The Minister replied that “it is your right and I personally agree to it.” Fedida said “this commitment, proof of your attachment to education and culture, would augur well for your election to UNESCO. 3-400,000 descendants of the 80,000 Jews from Egypt, who have rebuilt their lives in over 80 countries, will applaud this gesture.”
Most important, during a Cairo meeting on August 29, 2009, Hosny reconfirmed his promise to allow all archives and registers currently held by the Jewish communities to be copied and the copy to be deposited for free access at the Egyptian National Library. We are therefore fully confident that our objective of making these archives available to researchers worldwide will be met within the next few weeks.

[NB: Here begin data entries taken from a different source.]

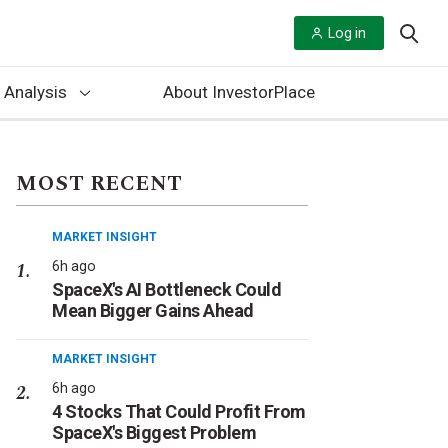
Log in
 Analysis
About InvestorPlace
MOST RECENT
MARKET INSIGHT
6h ago
SpaceX's AI Bottleneck Could
Mean Bigger Gains Ahead
MARKET INSIGHT
6h ago
4 Stocks That Could Profit From
SpaceX's Biggest Problem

The Nebi Daniel website indicates that as part of the Ottoman Empire, the non-Moslem communities were solely responsible for maintaining civil registers recording births, deaths, marriages, divorces and conversions. in 1925, Egypt began registering the births of Egyptian citizens only. The Alexandria registers in Alexandria date to 1830 and cover a community that numbered as many as 40,000.
Today's aging community members are the last custodians of some 255 registers containing about 60,000 pages. In Cairo, some Ashkenazi and Karaite registers have already been, lost or stolen. The registers are not related to personal property, but are extremely important for descendants of Egyptian Jews because:
- They are often the only proof of Jewish identity for a Jewish marriage, determine Jewish lineage or be granted a Jewish burial, especially in the Diaspora.Also during August, two of Nebi Daniel's council members visited Cairo to see renovation work at Maimonides' yeshiva and synagogue, at the Karaite synagogue and in the main synagogue's interior courtyard on Adly Street.
- In civil matters, they are used to establish civil identity related to nationality, marriage, divorce, etc.
- Concerning authenticity, the current Jewish Community leaders in Alexandria and Cairo do not hold religious authority and are therefore not truly entitled to impart, on the certificates they still issue, the level of confidence required for their
legitimacy. Furthermore, there will soon be no one to offer any certification at all. - - For historical and genealogical research, the Registers are a rare collection covering 150 years of the history of a thriving Jewish community.
As far back as 2006, the Ministry of Culture had confirmed renovation plans to Nebi Daniel.
In October 2007, the association's representatives viewed the first renovations to the main Har Hashamaym synagogue on Adly Street, which also launched a permanent exhibit near the Ben Ezra synagogue demonstrating Middle Ages Jewish life in Egypt. There is a video to watch here.
Since then, renovation and infrastructure has been aimed at protecting the neighborhood from regular flood to allow reconstruction.
Cairo Jewish Community president Carmen Weinstein said, “it is a miracle that the Supreme Council of Antiquities (SCA) have initiated such a gigantic programme to save this synagogue whilst solving the underground water problem.”